The allegations also lack sufficient particularity to satisfy the requirements of CPLR 3016 (b). While a court should not apply CPLR 3016 (b) so strictly where it is impossible to state in detail all the circumstances of the fraud ( id.; Oxford Health Plans (NY), Inc. v BetterCare Health Care Pain Management Rehab PC, 305 AD2d 223 [1st Dept 2003]), here, the fraud cause of action lacks "additional detail concerning the facts constituting the alleged fraud" ( see Abbott v Herzfeld Rubin, P.C., 202 AD2d 351 [1st Dept 1994], quoting Credit Alliance Corp. v Arthur Andersen Co., 65 NY2d 536, order amended 66 NY2d 812). Accordingly, the fourth cause of action is dismissed as against Coopersmith.
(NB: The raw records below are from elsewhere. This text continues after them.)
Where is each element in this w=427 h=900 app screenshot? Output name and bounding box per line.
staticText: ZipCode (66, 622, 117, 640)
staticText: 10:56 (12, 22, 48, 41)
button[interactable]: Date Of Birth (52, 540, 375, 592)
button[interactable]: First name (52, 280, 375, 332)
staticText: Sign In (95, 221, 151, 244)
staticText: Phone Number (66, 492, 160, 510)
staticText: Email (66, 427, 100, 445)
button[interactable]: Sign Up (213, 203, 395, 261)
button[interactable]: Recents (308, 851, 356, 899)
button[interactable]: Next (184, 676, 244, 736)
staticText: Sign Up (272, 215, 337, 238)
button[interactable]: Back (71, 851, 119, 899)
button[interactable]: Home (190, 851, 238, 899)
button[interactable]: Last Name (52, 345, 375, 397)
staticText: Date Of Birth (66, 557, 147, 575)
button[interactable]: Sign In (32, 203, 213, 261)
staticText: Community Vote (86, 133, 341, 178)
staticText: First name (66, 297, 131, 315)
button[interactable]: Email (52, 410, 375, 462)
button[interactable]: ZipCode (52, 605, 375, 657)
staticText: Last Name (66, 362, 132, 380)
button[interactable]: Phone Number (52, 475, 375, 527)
The cause of action for breach of fiduciary duty is also defective. Sullo contends that the Contract does not authorize the use of the escrowed funds for the forgiveness of debt and, therefore, that Coopersmith breached his fiduciary duties in releasing same to Margab. These contentions are essentially the same as those asserted with respect to the breach of contract cause of action. As previously stated, Coopersmith released the funds directly to Margab after being provided documentation indicating that SLV received payment from Margab for its surrender of the premises. The provisions of the Rider permit Coopersmith, as Escrow Agent, to rely in good faith on the genuineness of signatures. The provisions further exempt the Escrow Agent from liability for any errors in judgment, with the exception of grossly negligent or willful misconduct. Thus, although Coopersmith, pursuant to the terms of the Rider, owed a limited fiduciary duty to Sullo with respect to the escrowed funds ( see generally Seargeants Benev. Assoc. Annuity Fund, 19 AD3d 107), this cause of action, like the breach of contract cause of action, either fails to state a cause of action and/or is barred by the documentary evidence. Suffice it to say, there is nothing alleged in the Complaint or the papers submitted in opposition to the motion that would support a claim that Coopersmith acted outside the realm of his common law or contractual duties as escrow agent and fiduciary. Nor are there any nonconclusory allegations that Coopersmith's actions were not taken in good faith, were grossly negligent and/or amounted to wilful misconduct. Rather, it appears that Coopersmith did exactly what was required of him as Escrow Agent under the Rider to the Contract. Accordingly, this cause of action is dismissed.
It should be noted, that the complaint and its causes of action have been analyzed as to Coopersmith; the result might or might not be the same as to the other defendants.
CONCLUSION
It is ORDERED that the motion by defendants Coopersmith Coopersmith and Richard Coopersmith for an order dismissing the complaint as against them is granted; and it is further
ORDERED that the complaint is dismissed as against defendants Coopersmith Coopersmith and Richard Coopersmith and the Clerk is directed to enter judgment in favor of said defendants with costs and disbursements as taxed by the Clerk; and it is further
ORDERED that the action is severed and shall continue against the remaining defendants.